I had the opportunity to attend my first HR Technology Expo two weeks ago in Chicago. At the suggestion of a colleague, I registered to walk the tradeshow floor which enabled me to speak with the vendors who came to the show. There were industry powerhouses, newly formed start-ups, and everything in between. Although there were very few things that my small non-profit social service could utilize, seeing the possibilities of what is possible was tremendous and I was excited by some of the things I saw. I had some great conversations and met new people who certainly bring perspectives to HR that have not even crossed my mind!
Performing some self-reflection on this, I know that I love new things and that connecting with people is important (for those who are familiar with StandOut by Marcus Buckingham, I am a Pioneer/Connector) for me to be at my best. Being able to do so while seeing what is possible with the continued evolution of technology and human resources is a great thing.

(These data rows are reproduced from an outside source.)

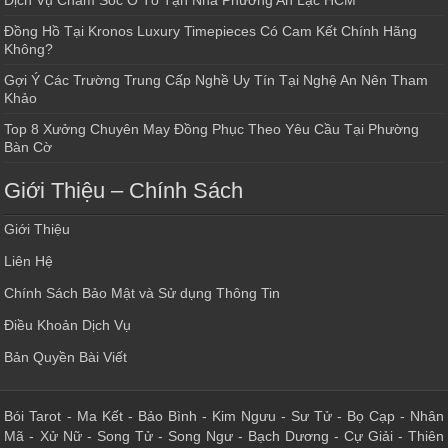
Đồng Hồ Tại Kronos Luxury Timepieces Có Cam Kết Chính Hãng
Không?
Gợi Ý Các Trường Trung Cấp Nghề Uy Tín Tại Nghệ An Nên Tham
Khảo
Top 8 Xưởng Chuyên May Đồng Phục Theo Yêu Cầu Tại Phường
Bàn Cờ
Giới Thiệu – Chính Sách
Giới Thiệu
Liên Hệ
Chính Sách Bảo Mật và Sử dụng Thông Tin
Điều Khoản Dịch Vụ
Bản Quyền Bài Viết
Bói Tarot
-
Ma Kết
-
Bảo Bình
-
Kim Ngưu
-
Sư Tử
-
Bọ Cạp
-
Nhân
Mã
-
Xử Nữ
-
Song Tử
-
Song Ngư
-
Bạch Dương
-
Cự Giải
-
Thiên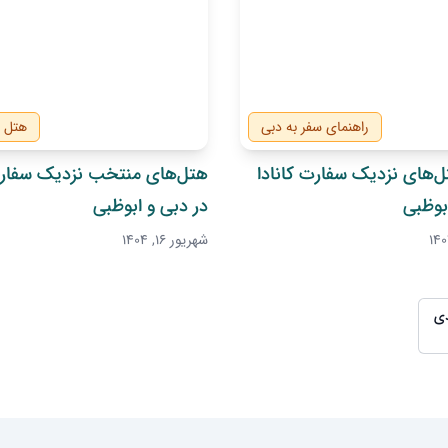
راهنمای سفر به دبی
هتل 
ل‌های نزدیک سفارت کانادا
هتل‌های منتخب نزدیک سفارت
بوظبی
در دبی و ابوظبی
شهریور 16, 1404
ی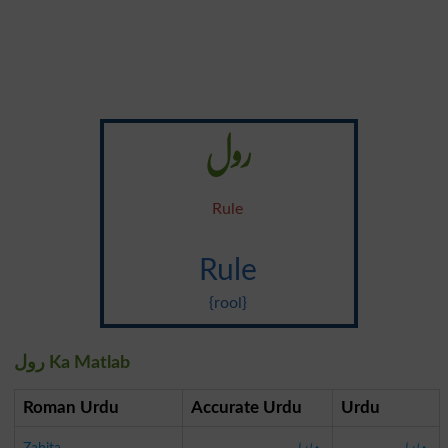
رول
Rule
Rule
{rool}
رول Ka Matlab
Roman Urdu
Accurate Urdu
Urdu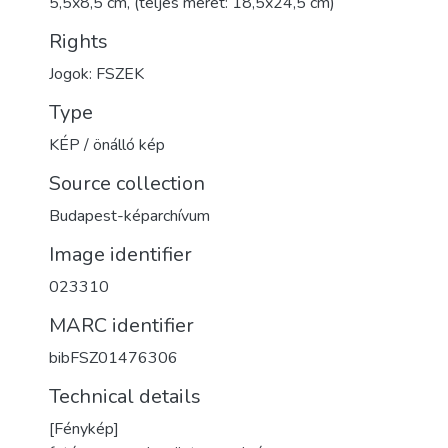
5,5x8,5 cm, (teljes méret: 18,5x24,5 cm)
Rights
Jogok: FSZEK
Type
KÉP / önálló kép
Source collection
Budapest-képarchívum
Image identifier
023310
MARC identifier
bibFSZ01476306
Technical details
[Fénykép]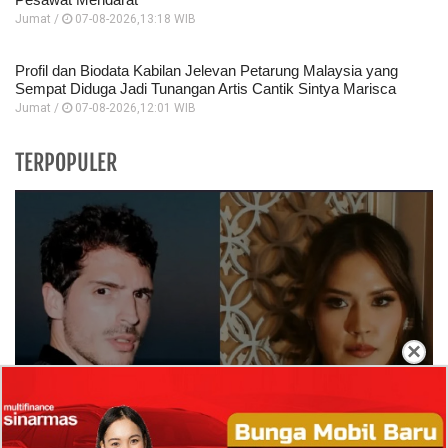
Jumat /
07-08-2026,13:18 WIB
Profil dan Biodata Kabilan Jelevan Petarung Malaysia yang
Sempat Diduga Jadi Tunangan Artis Cantik Sintya Marisca
Jumat /
07-08-2026,12:01 WIB
TERPOPULER
×
Isi Komentar Raisa Andriana di TikTok Mathis
Molinie Terkuak, Diduga jadi Isyarat Go
Publik?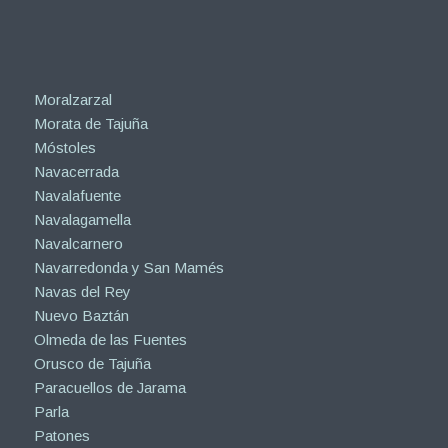
Moralzarzal
Morata de Tajuña
Móstoles
Navacerrada
Navalafuente
Navalagamella
Navalcarnero
Navarredonda y San Mamés
Navas del Rey
Nuevo Baztán
Olmeda de las Fuentes
Orusco de Tajuña
Paracuellos de Jarama
Parla
Patones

In the 2 weeks since the show, the emphasis on technology has lessened while the people around the technology have grown in importance. Some of the vendors have reached out and connected with me personally, noting specifics of our conversation and my interest (even if it was minor!) in the products and services they offer. Others have sent me a standard e-mail and made no real effort to connect with me. Really, it’s quite easy to find me and I am happy to speak with someone if they have a real reason to connect. The best technology will not help if the people associated with it are also not the best.
This lesson is of course not limited to technology companies. No matter how great the product or service offered by a company is, the bottom line still comes down to the people in the company. For that reason, it will always be easier to convince me that an organization’s people are a better investment than the newest technology. If technology can help me maximize the human capital, then a great partnership is possible.